Everything is an emergency....
......when you are a preschooler living with sensory processing disorder.
One of my favorite books is Parts written by Tedd Arnold. In this book, a small boy is upset because he thinks his body is falling apart. It turns out that his parents forgot to tell him that it is normal to lose teeth, have ear wax, and have skin peel away from your body at times. This story always made my kindergarten students laugh because they have also wondered about such things.
The story also rings true in my own home. Today, while preparing dinner, my older children and I heard my son screaming from the other room. He was sitting and playing with blocks when I went into the kitchen, two feet away, to get dinner ready. Once I turned the corner and saw him screaming, I thought perhaps he had injured himself. It turns out that he had chosen to pick at a scab on his ankle and it opened up. His ankle began to bleed thus creating a hysterical child situation that lasted for around thirty minutes.
Many children would be upset about a scab bleeding if it was the first time it happened or if they were worried about the blood so my son is not the only child who would react this way.
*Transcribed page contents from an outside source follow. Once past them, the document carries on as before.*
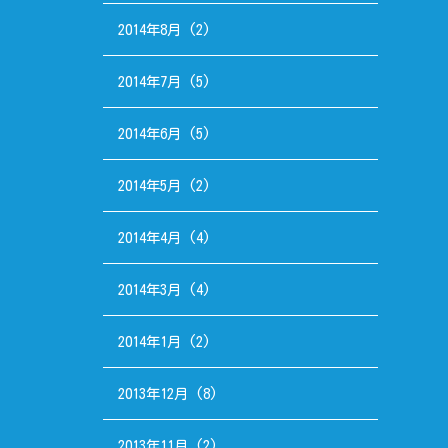
2014年8月
(2)
2014年7月
(5)
2014年6月
(5)
2014年5月
(2)
2014年4月
(4)
2014年3月
(4)
2014年1月
(2)
2013年12月
(8)
2013年11月
(2)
Most children would calm down quickly once they knew a parent or guardian was on the case. My son just kept screaming and basically not making sense to me. Eventually he let me carry him to another room and set him on a chair so I could get a better look and clean up his then bloody foot as well. He refused a band aid, but eventually let me carry him back to his play area, because he simply could not walk in his opinion. After an hour, he decided he could walk again, thank goodness.
He is very dramatic about everything. After all, in his mind EVERYTHING is an emergency. Hugs and love to everyone out there who has a child with similar behaviors. It is not easy to be empathetic all the time, but you can do it. The empathy and effort are worth your time in the long run. :)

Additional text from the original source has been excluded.